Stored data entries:
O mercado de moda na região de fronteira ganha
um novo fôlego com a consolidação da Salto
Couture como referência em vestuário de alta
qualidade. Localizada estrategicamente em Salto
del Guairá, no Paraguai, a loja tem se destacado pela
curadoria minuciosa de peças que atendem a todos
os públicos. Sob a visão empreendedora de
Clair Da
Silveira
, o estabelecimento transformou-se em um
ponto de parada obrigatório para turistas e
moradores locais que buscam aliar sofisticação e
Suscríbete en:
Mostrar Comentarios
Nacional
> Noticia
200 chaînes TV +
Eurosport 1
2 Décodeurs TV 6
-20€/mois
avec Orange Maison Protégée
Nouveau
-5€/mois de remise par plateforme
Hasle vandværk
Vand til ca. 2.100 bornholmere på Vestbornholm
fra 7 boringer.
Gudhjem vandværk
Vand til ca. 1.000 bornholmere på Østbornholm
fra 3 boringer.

...

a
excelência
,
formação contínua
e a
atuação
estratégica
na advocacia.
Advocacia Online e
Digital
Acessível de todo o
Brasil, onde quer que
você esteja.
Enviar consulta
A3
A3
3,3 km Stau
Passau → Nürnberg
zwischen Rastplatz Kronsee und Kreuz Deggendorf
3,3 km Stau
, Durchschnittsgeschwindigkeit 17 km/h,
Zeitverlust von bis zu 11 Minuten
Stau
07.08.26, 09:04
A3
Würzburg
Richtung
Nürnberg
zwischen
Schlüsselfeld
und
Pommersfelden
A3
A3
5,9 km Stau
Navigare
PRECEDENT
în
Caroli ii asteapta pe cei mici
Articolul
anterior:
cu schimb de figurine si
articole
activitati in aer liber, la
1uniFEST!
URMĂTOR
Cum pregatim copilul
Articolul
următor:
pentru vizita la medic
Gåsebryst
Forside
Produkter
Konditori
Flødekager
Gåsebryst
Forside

— Work order —
Taking the entries above, print exactly the lines starting at the line with "curadoria minuciosa de" and ending at the line with "fra 3 boringer.", both included.

— Output for this exercise —
curadoria minuciosa de peças que atendem a todos
os públicos. Sob a visão empreendedora de
Clair Da
Silveira
, o estabelecimento transformou-se em um
ponto de parada obrigatório para turistas e
moradores locais que buscam aliar sofisticação e
Suscríbete en:
Mostrar Comentarios
Nacional
> Noticia
200 chaînes TV +
Eurosport 1
2 Décodeurs TV 6
-20€/mois
avec Orange Maison Protégée
Nouveau
-5€/mois de remise par plateforme
Hasle vandværk
Vand til ca. 2.100 bornholmere på Vestbornholm
fra 7 boringer.
Gudhjem vandværk
Vand til ca. 1.000 bornholmere på Østbornholm
fra 3 boringer.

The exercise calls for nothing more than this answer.